By Joey Roulette
ORLANDO, Fla. (Reuters) – Jeff Bezos’ rocket company, Blue Origin, has signed a deal with Canada’s Telesat to launch part of a satellite constellation aimed at providing speedy internet access to governments and businesses globally, the companies said on Thursday.
The contract adds an important customer to Blue Origin’s manifest as Bezos’ space venture works to grab a share of the lucrative but crowded launch services market with its still-in-development heavy-lift New Glenn rocket planned for 2021.
Telesat, backed by Loral Space & Communications Inc, said in October that it conducted the first-ever live test of in-flight broadband via a satellite in low-Earth orbit. It was targeting 2022 for broadband services from a constellation of nearly 300 satellites.
Blue Origin’s rocket will propel some undisclosed portion of the constellation into orbit over a number of launches, the companies said.
Telesat’s network will “accelerate 5G expansion, bridge the digital divide with fibre-like high speed services into rural and remote communities, and set new levels of performance for commercial and government connectivity,” the company said in a statement.
Telesat is among a number of competing ventures planning constellations that will beam down internet broadband from space. Those include McLean, Virginia-based OneWeb, which planned a first launch in February, and Elon Musk’s SpaceX Starlink project, which is scrambling for a first launch later this year.
The Satellite Industry Association lobby group estimates the global market for satellite-based broadband and television services is worth $127.7 billion (£97.38 billion), dwarfing the roughly $5.5 billion satellite launch services market.
Amazon.com Inc founder Bezos’ rocket company is among a crop of billionaire-backed space ventures seeking to disrupt the legacy launch services market with reusable rocket technology.

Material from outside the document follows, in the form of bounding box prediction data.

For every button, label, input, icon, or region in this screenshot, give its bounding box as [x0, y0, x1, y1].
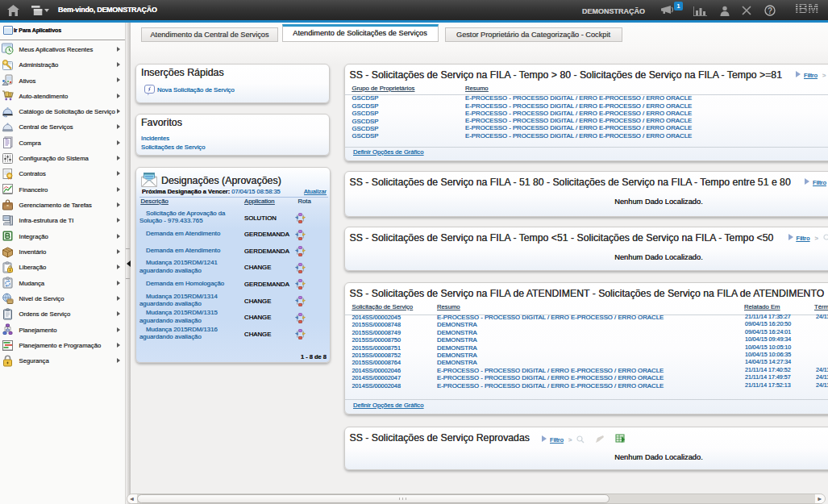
- svg-text:?: ?: [768, 6, 772, 15]
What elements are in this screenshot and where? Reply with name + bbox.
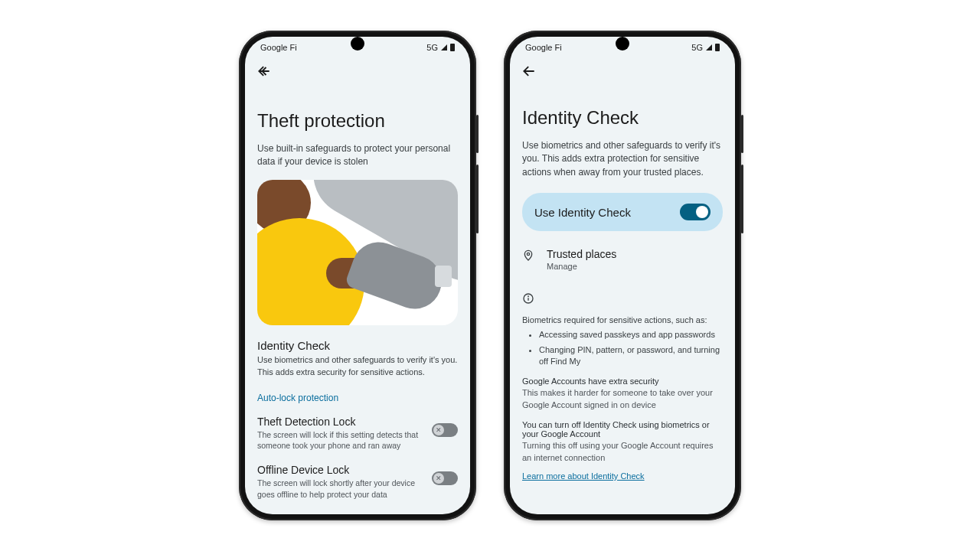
- turn-off-info-block: You can turn off Identity Check using bi…: [522, 420, 723, 464]
- signal-icon: [441, 44, 447, 51]
- theft-detection-lock-row[interactable]: Theft Detection Lock The screen will loc…: [257, 416, 458, 452]
- offline-lock-sub: The screen will lock shortly after your …: [257, 478, 424, 500]
- network-label: 5G: [691, 43, 703, 52]
- page-title: Identity Check: [522, 107, 723, 129]
- svg-point-0: [527, 253, 529, 256]
- auto-lock-section-header: Auto-lock protection: [257, 393, 458, 403]
- offline-device-lock-row[interactable]: Offline Device Lock The screen will lock…: [257, 464, 458, 500]
- theft-detection-title: Theft Detection Lock: [257, 416, 424, 428]
- page-subtitle: Use built-in safeguards to protect your …: [257, 142, 458, 169]
- bullet-item: Changing PIN, pattern, or password, and …: [539, 344, 723, 368]
- battery-icon: [450, 44, 455, 51]
- biometrics-bullet-list: Accessing saved passkeys and app passwor…: [539, 329, 723, 367]
- offline-lock-toggle[interactable]: ✕: [432, 471, 458, 485]
- camera-notch: [616, 37, 629, 51]
- svg-point-3: [528, 296, 529, 297]
- location-pin-icon: [522, 249, 536, 265]
- screen-right: Google Fi 5G Identity Check Use biometri…: [510, 37, 735, 514]
- network-label: 5G: [426, 43, 438, 52]
- status-right: 5G: [426, 43, 455, 52]
- camera-notch: [351, 37, 364, 51]
- learn-more-link[interactable]: Learn more about Identity Check: [522, 471, 645, 481]
- use-identity-check-label: Use Identity Check: [534, 206, 631, 219]
- info-icon: [522, 292, 723, 308]
- back-arrow-icon[interactable]: [256, 63, 273, 80]
- back-arrow-icon[interactable]: [521, 63, 537, 80]
- use-identity-check-toggle[interactable]: [680, 204, 710, 220]
- carrier-label: Google Fi: [525, 43, 562, 52]
- offline-lock-title: Offline Device Lock: [257, 464, 424, 476]
- trusted-places-sub: Manage: [547, 262, 616, 271]
- identity-check-subtitle: Use biometrics and other safeguards to v…: [257, 354, 458, 379]
- trusted-places-title: Trusted places: [547, 248, 616, 260]
- battery-icon: [715, 44, 720, 51]
- screen-left: Google Fi 5G Theft protection Use built-…: [245, 37, 470, 514]
- theft-detection-toggle[interactable]: ✕: [432, 423, 458, 437]
- accounts-security-block: Google Accounts have extra security This…: [522, 377, 723, 411]
- identity-check-title[interactable]: Identity Check: [257, 339, 458, 352]
- theft-detection-sub: The screen will lock if this setting det…: [257, 429, 424, 452]
- carrier-label: Google Fi: [260, 43, 297, 52]
- status-right: 5G: [691, 43, 720, 52]
- use-identity-check-card[interactable]: Use Identity Check: [522, 193, 723, 231]
- page-title: Theft protection: [257, 110, 458, 132]
- bullet-item: Accessing saved passkeys and app passwor…: [539, 329, 723, 341]
- theft-illustration: [257, 180, 458, 325]
- biometrics-info-head: Biometrics required for sensitive action…: [522, 315, 723, 324]
- page-subtitle: Use biometrics and other safeguards to v…: [522, 139, 723, 179]
- phone-frame-left: Google Fi 5G Theft protection Use built-…: [239, 31, 476, 520]
- phone-frame-right: Google Fi 5G Identity Check Use biometri…: [504, 31, 741, 520]
- signal-icon: [706, 44, 712, 51]
- trusted-places-row[interactable]: Trusted places Manage: [522, 248, 723, 271]
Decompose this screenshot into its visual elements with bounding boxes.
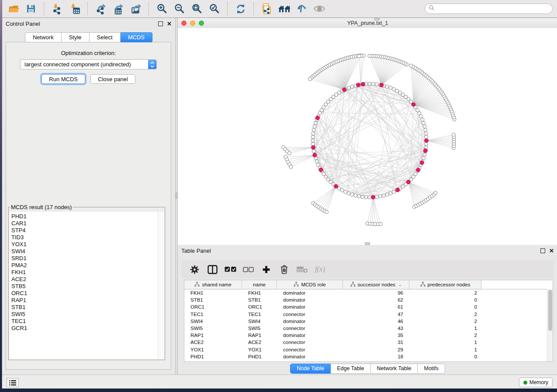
splitter-grip[interactable] — [176, 193, 177, 199]
network-node[interactable] — [325, 210, 329, 214]
cell-name[interactable]: RAP1 — [242, 333, 277, 338]
cell-name[interactable]: YOX1 — [242, 347, 277, 352]
export-image-button[interactable] — [127, 1, 145, 16]
cell-successor-nodes[interactable]: 18 — [343, 354, 409, 359]
search-input[interactable] — [437, 5, 552, 12]
network-node[interactable] — [287, 151, 291, 155]
add-column-button[interactable] — [258, 262, 274, 277]
delete-column-button[interactable] — [276, 262, 292, 277]
network-node[interactable] — [347, 86, 350, 89]
network-node[interactable] — [392, 87, 395, 91]
share-network-button[interactable] — [258, 1, 276, 16]
table-scrollbar[interactable] — [547, 289, 553, 361]
close-panel-button[interactable]: Close panel — [90, 74, 135, 84]
cell-predecessor-nodes[interactable]: 1 — [409, 340, 481, 345]
memory-button[interactable]: Memory — [519, 378, 553, 387]
deselect-all-button[interactable] — [240, 262, 256, 277]
mcds-node[interactable] — [412, 103, 415, 107]
network-node[interactable] — [371, 82, 375, 86]
column-header-name[interactable]: name — [242, 280, 277, 289]
cell-shared-name[interactable]: PHD1 — [184, 354, 242, 359]
cell-successor-nodes[interactable]: 43 — [343, 326, 409, 331]
cell-predecessor-nodes[interactable]: 0 — [409, 304, 481, 309]
cell-name[interactable]: PHD1 — [242, 354, 277, 359]
tab-mcds[interactable]: MCDS — [121, 32, 152, 42]
cell-predecessor-nodes[interactable]: 0 — [409, 354, 481, 359]
mcds-node[interactable] — [334, 184, 338, 188]
cell-MCDS-role[interactable]: dominator — [277, 290, 343, 296]
network-node[interactable] — [421, 118, 424, 121]
mcds-node[interactable] — [406, 180, 410, 184]
network-node[interactable] — [350, 193, 354, 196]
network-node[interactable] — [311, 139, 315, 142]
cell-predecessor-nodes[interactable]: 1 — [409, 347, 481, 352]
network-node[interactable] — [434, 191, 437, 195]
tab-style[interactable]: Style — [62, 32, 90, 42]
mcds-node[interactable] — [396, 188, 400, 192]
mcds-node[interactable] — [315, 116, 319, 120]
select-all-button[interactable] — [222, 262, 239, 277]
cell-shared-name[interactable]: ORC1 — [184, 304, 242, 309]
cell-MCDS-role[interactable]: dominator — [277, 319, 343, 324]
home-button[interactable] — [276, 1, 293, 16]
cell-shared-name[interactable]: ACE2 — [184, 340, 242, 345]
network-node[interactable] — [344, 190, 347, 194]
mcds-node[interactable] — [356, 83, 360, 87]
mcds-node[interactable] — [319, 168, 323, 172]
cell-shared-name[interactable]: YOX1 — [184, 347, 242, 352]
network-node[interactable] — [422, 121, 426, 125]
top-splitter-grip[interactable] — [374, 18, 380, 21]
mcds-node[interactable] — [416, 168, 420, 172]
cell-MCDS-role[interactable]: connector — [277, 312, 343, 317]
zoom-selected-button[interactable] — [206, 1, 223, 16]
tab-network[interactable]: Network — [25, 32, 62, 42]
network-node[interactable] — [350, 85, 354, 88]
network-node[interactable] — [315, 160, 318, 163]
save-session-button[interactable] — [22, 1, 40, 16]
mcds-result-list[interactable]: PHD1CAR1STP4TID3YOX1SWI4SRD1PMA2FKH1ACE2… — [9, 212, 158, 359]
network-node[interactable] — [347, 192, 350, 195]
tab-select[interactable]: Select — [90, 32, 121, 42]
network-node[interactable] — [423, 125, 426, 128]
column-header-MCDS-role[interactable]: MCDS role — [277, 280, 343, 289]
network-node[interactable] — [364, 196, 368, 199]
network-node[interactable] — [368, 82, 371, 86]
cell-MCDS-role[interactable]: dominator — [277, 297, 343, 303]
cell-name[interactable]: ACE2 — [242, 340, 277, 345]
network-node[interactable] — [452, 133, 456, 137]
network-node[interactable] — [425, 135, 428, 139]
show-panels-button[interactable] — [311, 1, 328, 16]
cell-MCDS-role[interactable]: dominator — [277, 333, 343, 338]
mcds-node[interactable] — [423, 149, 427, 153]
cell-name[interactable]: ORC1 — [242, 304, 277, 309]
column-header-shared-name[interactable]: shared name — [184, 280, 242, 289]
tab-motifs[interactable]: Motifs — [418, 364, 445, 374]
network-node[interactable] — [357, 55, 361, 58]
table-scrollbar-thumb[interactable] — [548, 290, 552, 331]
network-node[interactable] — [313, 125, 316, 128]
zoom-out-button[interactable] — [171, 1, 188, 16]
mcds-node[interactable] — [380, 83, 384, 87]
cell-name[interactable]: FKH1 — [242, 290, 277, 296]
cell-MCDS-role[interactable]: connector — [277, 347, 343, 352]
cell-shared-name[interactable]: RAP1 — [184, 333, 242, 338]
cell-successor-nodes[interactable]: 31 — [343, 340, 409, 345]
float-table-panel-icon[interactable] — [540, 248, 545, 253]
network-node[interactable] — [375, 83, 378, 86]
network-node[interactable] — [379, 222, 382, 226]
cell-MCDS-role[interactable]: connector — [277, 326, 343, 331]
tab-network-table[interactable]: Network Table — [371, 364, 418, 374]
network-node[interactable] — [424, 128, 427, 132]
network-node[interactable] — [425, 142, 428, 146]
cell-shared-name[interactable]: SWI4 — [184, 319, 242, 324]
cell-shared-name[interactable]: SWI5 — [184, 326, 242, 331]
run-mcds-button[interactable]: Run MCDS — [42, 74, 85, 84]
cell-predecessor-nodes[interactable]: 2 — [409, 333, 481, 338]
network-node[interactable] — [375, 195, 378, 199]
float-panel-icon[interactable] — [158, 21, 163, 26]
hide-panels-button[interactable] — [293, 1, 311, 16]
result-scrollbar[interactable] — [158, 212, 164, 359]
close-panel-icon[interactable]: ✕ — [167, 21, 172, 27]
cell-shared-name[interactable]: STB1 — [184, 297, 242, 303]
tab-node-table[interactable]: Node Table — [290, 364, 331, 374]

Blue Origin’s New Glenn launcher is likely to face fierce competition from heavy-lift rockets like SpaceX’s Falcon Heavy and United Launch Alliance’s Vulcan, a joint venture from Boeing Co and Lockheed Martin Corp.
In a key step, Telesat said it will choose between Europe’s Airbus SE and a partnership between Thales Alenia Space and Maxar Technologies Inc to develop its constellation’s ground and space systems.
Telesat also said it had an agreement with Alphabet Inc subsidiary Loon to build a control network for the constellation.